Am I way off-base somewhere and/or is there a simpler approach to the
same end?

  > If we want to change the way idf is used, is there a reason we
cannot
  > evaluate that change on its own, then, once that's settled, move on
to
  > the next issue?  We may find that some things cannot be changed in
  > isolation, my guess is that idf and "term diversity" can and should
be
  > discussed separately.

Sure, idf is important enough to evaluate independently as a factor.
However, I do not think these considerations are orthogonal.  For
example, I'm putting a lot of weight in field boosting and don't want
the preference of title matches over body matches to be overwhelmed by
the idf's.  Similarly for the lengthNorm and tf's.  This is why my
Similarity flattens them all considerably more than DefaultSimilarity
does.

With a single field, I still think it makes sense to flatten these more
(e.g., at least eliminate the squaring of idf and the extreme effects of
lengthNorm for very short documents), but perhaps not as much as I do
for the current fields.

With multiple fields, and not desiring to require all query terms in
every match, it is necessary to handle term diversity.

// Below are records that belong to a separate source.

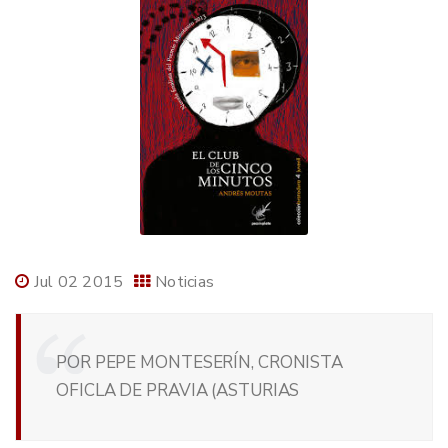
Jul 02 2015
Noticias
POR PEPE MONTESERÍN, CRONISTA
OFICLA DE PRAVIA (ASTURIAS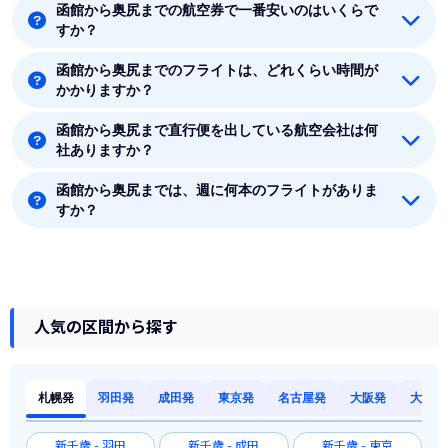
函館から奥尻までの航空券で一番安いのはいくらで
着空港のある北海道には12つの空港があります。新千
すか？
歳、丘珠、旭川、帯広、釧路、函館、稚内、奥尻、中標
津、女満別、紋別、利尻です。
函館から奥尻までのフライトは、どれくらい時間が
函館から奥尻までの最安値はJAL(日本航空)の6700円で
かかりますか？
す。
函館から奥尻まで直行便を出している航空会社は何
函館から奥尻まで平均フライト時間は約30分です。
社ありますか？
函館から奥尻までは、週に何本のフライトがありま
函館から奥尻まで直行便を出している航空会社は1社あ
すか？
ります。
8月時点では、函館から奥尻までは毎週7本のフライト
があります。
人気の区間から探す
札幌発
羽田発
成田発
東京発
名古屋発
大阪発
大阪発
新千歳 - 羽田
新千歳 - 成田
新千歳 - 東京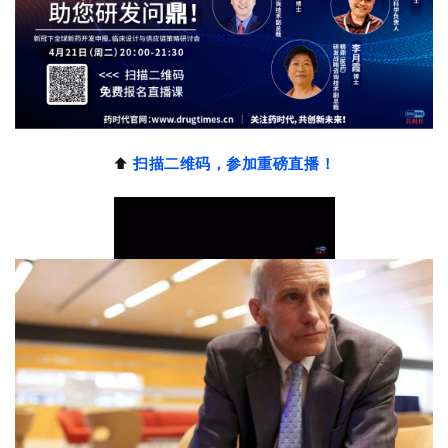
⬆️
扫描二维码，参加重磅直播！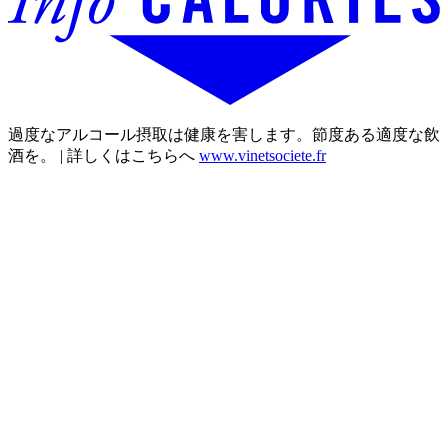
過度なアルコール摂取は健康を害します。節度ある適度な飲
酒を。 | 詳しくはこちらへ
www.vinetsociete.fr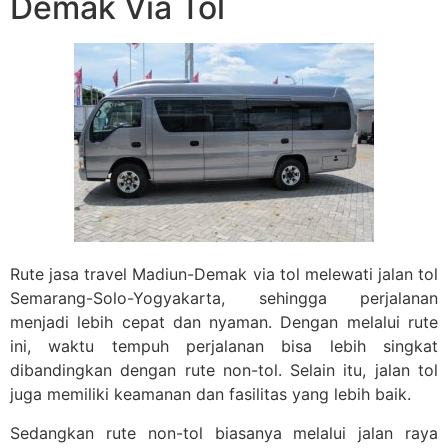
Demak Via Tol
Rute jasa travel Madiun-Demak via tol melewati jalan tol
Semarang-Solo-Yogyakarta, sehingga perjalanan
menjadi lebih cepat dan nyaman. Dengan melalui rute
ini, waktu tempuh perjalanan bisa lebih singkat
dibandingkan dengan rute non-tol. Selain itu, jalan tol
juga memiliki keamanan dan fasilitas yang lebih baik.
Sedangkan rute non-tol biasanya melalui jalan raya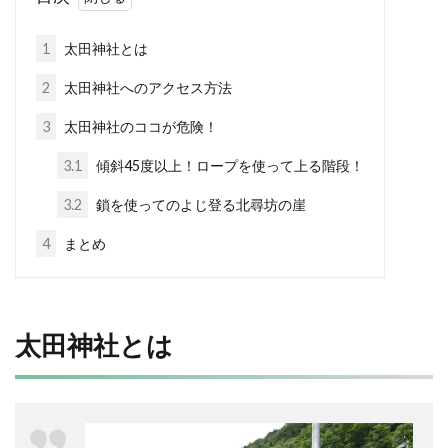
1
太田神社とは
2
太田神社へのアクセス方法
3
太田神社のココが危険！
3.1
傾斜45度以上！ロープを使って上る階段！
3.2
鎖を使ってのよじ登る北尋坊の崖
4
まとめ
太田神社とは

So, the combination of application choices (number and semantics of
fields, default OR vs. default AND, etc.) definitely affects the
optimial tuning of the Similarity.

This all notwithstanding, we can do a single field test, but I may want
to change my Similarity for it.

  > Requiring all query terms is acceptable and even expected by most
  > searchers today.  All of the major web search engines implement
this,
  > and that's where folks learn to search today.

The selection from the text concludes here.